En su penúltima vida, Meir reaparece ya en el siglo XXI como escultor de madera reutilizada, igual que en sus inicios en las tierras de Revel. Casado ya con Pilar, su cuarta esposa y "la mejor" – "No lo digo porque esté delante", se ríe–, retomó la disciplina para distraerse y para decorar su casa hasta que se transformó en Bacharach (el apellido de su madre), artista con una técnica inusual tomada de los aborígenes australianos: sus piezas están decoradas con pequeños puntos que en aquella tradición simbolizan las almas de los antepasados que murieron en un gran genocidio. Inevitable reparar en el paralelismo con su propia vivencia.

En sus años de París le hubiera gustado triunfar en el cine, para que Navazo lo viera. Además de estudiar teatro, era, y es todavía, muy guapo, lo que le permitía albergar esperanzas de hacerse un hueco en la pantalla grande, pero había algo que producía desconcierto: su mirada que hablaba de una tristeza y una madurez impropios de un joven de apenas 18 años. Siegfried ha confesado alguna vez que únicamente le queda por cumplir un sueño antes de morir, actuar en una película, o si acaso, producirla.

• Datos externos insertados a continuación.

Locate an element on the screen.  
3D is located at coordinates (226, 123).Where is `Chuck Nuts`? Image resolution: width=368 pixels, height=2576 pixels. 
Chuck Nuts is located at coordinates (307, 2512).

A sus 81 años prepara su quinta exposición de escultura, que se abrirá en julio. Su séptima vida es placentera y se siente "en paz", quizá porque se haya "intoxicado del sol" de Ibiza, dice entre risas. Pilar apunta que se debe a que es bastante "egocéntrico". Siegfried Meir acepta que le agrada que "se hable" de él, "le gusta existir" a pesar de lo que le pasó en su niñez y, ahora que se lo pregunto, se cuestiona si ese rasgo suyo no le habrá salvado la vida. "Tendré que preguntárselo a un psiquiatra alguna vez", bromea antes de despedirnos.